One of the things I have observed in my career is how so many people working for organisations have an attitude that they are entitled to something.  That the organisation owes them something.  Being someone who is absolutely passionate about culture and treating people with respect, I believe that organisations do have a responsibility to their people to treat them fairly and equitably.  I believe that organisations not only have a responsibility to reward their people for their contribution but that great leaders really care about the overall well being of their people.  Not just the physical and safety aspect of employee welfare, but the higher level self actualising view of supporting their people to fullfill and realise their potential. 

However this goes two ways.  Employees also have a responsibility to their organisation and to the organisations stakeholders.  It is our responsibility to deliver outcomes for our stakeholders and challenge ourselves to think and act consciously rather than being on auto-pilot and cruising through our working life.  We need to challenge ourselves as to whether we approach things to satisfy our own security needs or are we able to mitigate our fears and achieve the best outcomes for our stakeholders.  Are we managing risk to avoid personal discomfort, do we layer in costs and resources to make our life easier? Do we do things because we need to prove ourselves, to keep people happy, to fit in, to satisfy the boss, to avoid conflict, to protect our status or are we doing what is in the best interests of our stakeholders?

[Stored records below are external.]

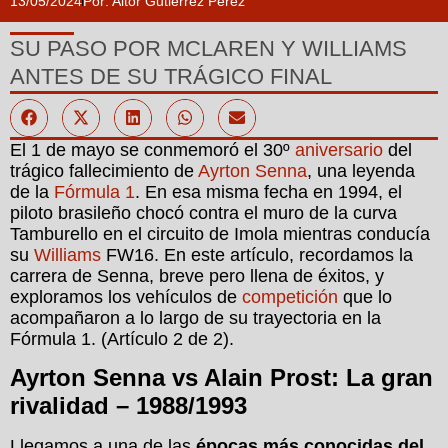
13/05/2024
Por:
Aitor Gutiérrez Pérez
SU PASO POR MCLAREN Y WILLIAMS
ANTES DE SU TRÁGICO FINAL
El 1 de mayo se conmemoró el 30º
aniversario
del
trágico fallecimiento de
Ayrton Senna
, una leyenda
de la
Fórmula 1
. En esa misma fecha en 1994, el
piloto brasileño chocó contra el muro de la curva
Tamburello en el circuito de Imola mientras conducía
su
Williams
FW16. En este artículo, recordamos la
carrera de Senna, breve pero llena de éxitos, y
exploramos los vehículos de
competición
que lo
acompañaron a lo largo de su trayectoria en la
Fórmula 1. (Artículo 2 de 2).
Ayrton Senna vs Alain Prost: La gran
rivalidad – 1988/1993
Llegamos a una de las
épocas más conocidas del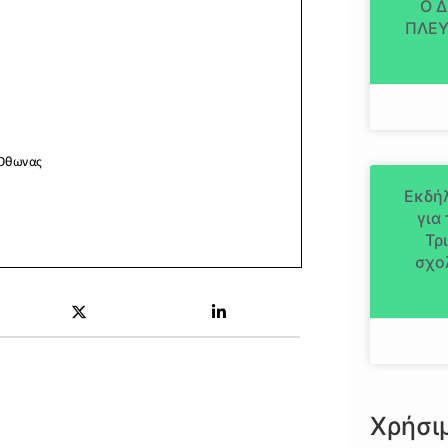
Ο 
ΠΛΕΥ
Εκδήλ
για
Τρ
σχο
Χρήσι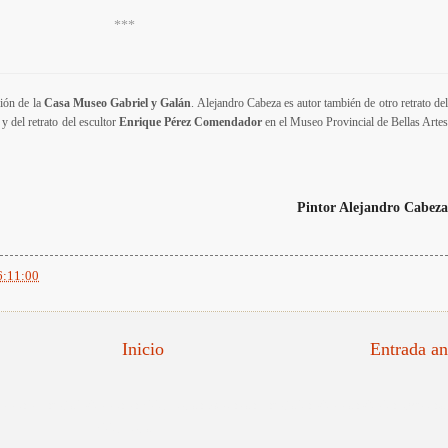
***
ción de la
Casa Museo Gabriel y Galán
. Alejandro Cabeza es autor también de otro retrato de
y del retrato del escultor
Enrique Pérez Comendador
en el Museo Provincial de Bellas Arte
Pintor Alejandro Cabeza
6:11:00
Inicio
Entrada an
tratista Español, Retratistas Valencianos, Maestros Españoles, Retratos Reales, impresi
Valenciano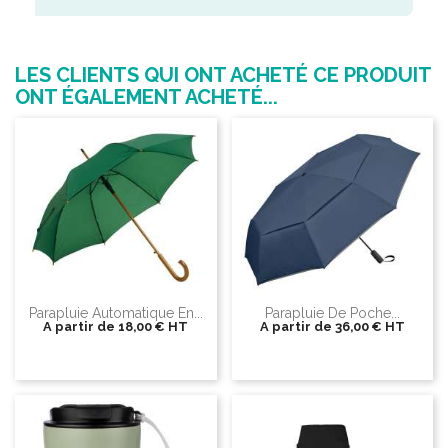
LES CLIENTS QUI ONT ACHETÉ CE PRODUIT
ONT ÉGALEMENT ACHETÉ...
Parapluie Automatique En...
Parapluie De Poche...
A partir de
18,00 €
HT
A partir de
36,00 €
HT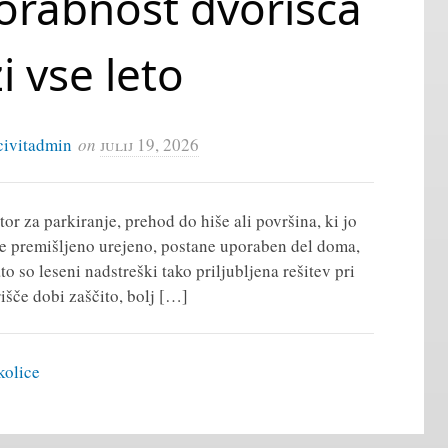
porabnost dvorišča
i vse leto
civitadmin
on
julij 19, 2026
tor za parkiranje, prehod do hiše ali površina, ki jo
e je premišljeno urejeno, postane uporaben del doma,
ato so leseni nadstreški tako priljubljena rešitev pri
išče dobi zaščito, bolj […]
kolice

Leaders and organisational cultures in this instance are no different.  They can also operate on autopilot and send mixed messages to their staff.  The term ‘shadow of the leader’ is closely aligned with the fact that staff will subconsciously adapt to the leaders own personal fears and insecurities in terms of how they play out in a day to day basis. Leaders need to challenge themselves and ask whether they are leading in a way to protect their status, to lay low, to look good, to impress others, to satisfy their own perfectionist needs, to win, to save face, to avoid stress, or because they don’t trust others?  To highlight this, you will often see in large organisations that an entire business unit or operation will shadow the fears and insecurities of their leader, which can have significant impacts on the business performance and productivity of their people.

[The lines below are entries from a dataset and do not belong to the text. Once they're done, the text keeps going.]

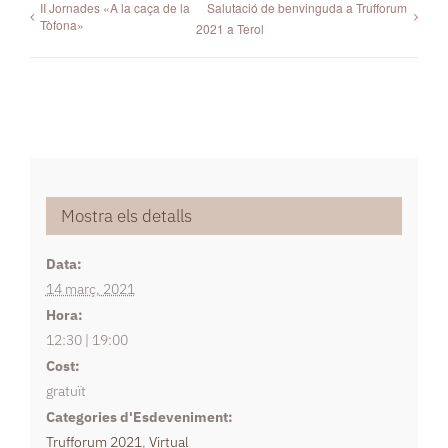
II Jornades «A la caça de la
Salutació de benvinguda a Trufforum
Tòfona»
2021 a Terol
Mostra els detalls
Data:
14 març, 2021
Hora:
12:30 | 19:00
Cost:
gratuït
Categories d'Esdeveniment:
Trufforum 2021
,
Virtual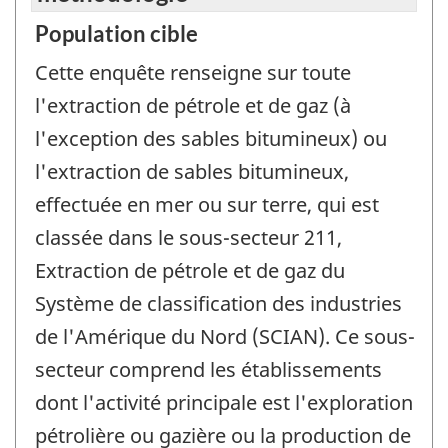
Population cible
Cette enquête renseigne sur toute
l'extraction de pétrole et de gaz (à
l'exception des sables bitumineux) ou
l'extraction de sables bitumineux,
effectuée en mer ou sur terre, qui est
classée dans le sous-secteur 211,
Extraction de pétrole et de gaz du
Système de classification des industries
de l'Amérique du Nord (SCIAN). Ce sous-
secteur comprend les établissements
dont l'activité principale est l'exploration
pétrolière ou gazière ou la production de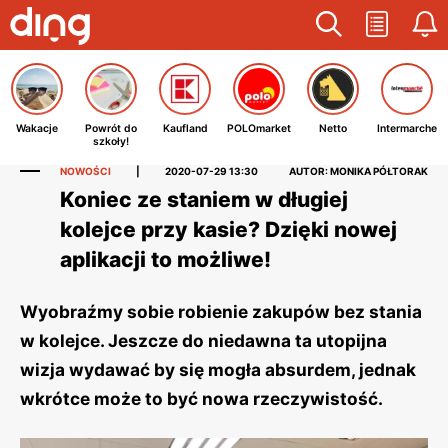
Wakacje
Powrót do
Kaufland
POLOmarket
Netto
Intermarche
szkoły!
NOWOŚCI
|
2020-07-29 13:30
AUTOR: MONIKA PÓŁTORAK
Koniec ze staniem w długiej
kolejce przy kasie? Dzięki nowej
aplikacji to możliwe!
Wyobraźmy sobie robienie zakupów bez stania
w kolejce. Jeszcze do niedawna ta utopijna
wizja wydawać by się mogła absurdem, jednak
wkrótce może to być nowa rzeczywistość.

To conclude, unfortunately most people are unaware of how their subconscious fears and beliefs drive their behaviour.  Both individuals and organisations operate on auto pilot and unintentionally fail to spend their energy in a way that maximises outcomes for their stakeholders.

It is actually a question of integrity.  If you work through this example, The next time a trades person comes to your house,  how would you feel if they spent half their day in meetings wanting to keep their fellow tradespeople happy and doing things to keep their boss happy, and then expected you to foot the bill.  Our expectation would be that they should be working on your house and providing value.  What value are you proving to your organisation and how are you ensuring you are conscious with your choices?